Today, one in three college programs leaves students worse off. This calls into question everything we have been told for generations about the necessity of pursuing higher education. According to the excellent work of Preston Cooper, a senior fellow at American Enterprise Institute and former senior fellow at The Foundation for Research on Equal Opportunity, most bachelor’s degrees (77 percent) pay off, but that’s only true for 57 percent of associate degrees and an equal share of master’s degrees. 

Many of the programs to seek out or avoid are commonsense.  Programs in the arts or those with the word “studies” in the name, especially at the graduate level, do poorly, while many computer science programs do quite well.  But others are surprising.  For example, high-quality liberal arts programs do very well (but lower-quality ones do not). 

Others can be exceptionally risky.  More than 80 percent of associate degree students said they ultimately planned to complete a four-year degree, and those who do have decent prospects.

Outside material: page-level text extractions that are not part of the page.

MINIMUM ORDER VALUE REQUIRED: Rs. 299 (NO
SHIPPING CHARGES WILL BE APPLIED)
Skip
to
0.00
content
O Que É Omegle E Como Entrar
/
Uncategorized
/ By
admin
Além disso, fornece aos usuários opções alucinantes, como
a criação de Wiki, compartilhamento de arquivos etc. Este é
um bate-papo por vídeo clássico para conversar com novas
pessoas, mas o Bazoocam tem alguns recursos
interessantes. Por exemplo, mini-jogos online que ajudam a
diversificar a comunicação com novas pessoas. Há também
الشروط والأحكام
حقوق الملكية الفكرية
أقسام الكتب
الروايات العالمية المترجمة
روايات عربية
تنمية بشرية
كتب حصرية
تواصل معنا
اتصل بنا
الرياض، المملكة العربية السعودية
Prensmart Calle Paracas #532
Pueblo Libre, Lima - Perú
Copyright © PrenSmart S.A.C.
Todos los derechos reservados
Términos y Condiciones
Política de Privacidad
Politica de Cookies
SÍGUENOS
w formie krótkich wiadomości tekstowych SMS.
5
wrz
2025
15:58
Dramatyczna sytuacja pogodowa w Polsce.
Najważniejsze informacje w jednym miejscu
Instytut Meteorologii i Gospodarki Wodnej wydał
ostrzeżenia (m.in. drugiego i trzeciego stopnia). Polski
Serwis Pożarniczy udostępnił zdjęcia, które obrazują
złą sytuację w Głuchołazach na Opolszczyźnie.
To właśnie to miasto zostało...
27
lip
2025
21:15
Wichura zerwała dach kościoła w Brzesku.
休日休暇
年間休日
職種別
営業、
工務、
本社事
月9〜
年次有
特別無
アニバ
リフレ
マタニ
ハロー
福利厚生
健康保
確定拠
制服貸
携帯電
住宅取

However, after six years, only 9 percent of such students had achieved that goal, meaning they likely are worse off than if they had just leveraged their high school diploma and started working.  Likewise, some STEM bachelor’s degrees (like the Delaware neuroscience degree) have little payoff until a student gets a master’s degree or even a PhD—compounding debt and delaying earnings. 

However, the most remarkable differences are between specific programs.  A Design and Applied Arts degree from the University of California-Irvine leaves students $1.2 million better off over the course of their career, but a Fine and Studio Arts degree from California Institute of the Arts leaves students $800,000 worse off.  A Music degree from the elite University of Southern California leaves students more than $500,000 worse off, but a Music degree from the lesser-known California State Polytechnic University-Pomona leaves students more than $150,000 better off.  The reason is that neither program likely has great career prospects, but the USC program costs several times more.

To be clear, future earnings are not the only thing that should matter, and we should absolutely place value on teaching, nursing, and other essential jobs. In addition, it isn’t easy to predict success based on the past. For example, coding program graduates are not guaranteed that high-paying jobs will remain plentiful as AI proliferates. However, at the very least, students and their families deserve to have a reasonable understanding of their income prospects when choosing a college major.

The U.S. Department of Education can do more to ensure that more information is available. Often, the information reported does not distinguish between, for example, different types of history programs. 

States have an important role to play.  They should adopt thoughtful education transparency policies to ensure that students see information about outcomes before deciding where to go to school. 

Bold state leaders should then go further and fund state colleges and universities based on their employment outcomes.  It is crazy to give programs that leave the typical student in the red the same amount of funding as programs that set students up for financial security.  Texas State Technical Colleges, for example, are one hundred percent funded based on measurable outcomes.  This incentivizes higher education leaders to launch more workforce-relevant programs, cut programs that are not working, and invest in internships and other programs likely to make their students successful after they graduate.

Too many programs are too expensive, too politicized, and too disconnected from the practical skills demanded by the workforce.  College shouldn’t be a gamble. Students need assurances they are being set up for success, and legislators need to take action to increase those odds.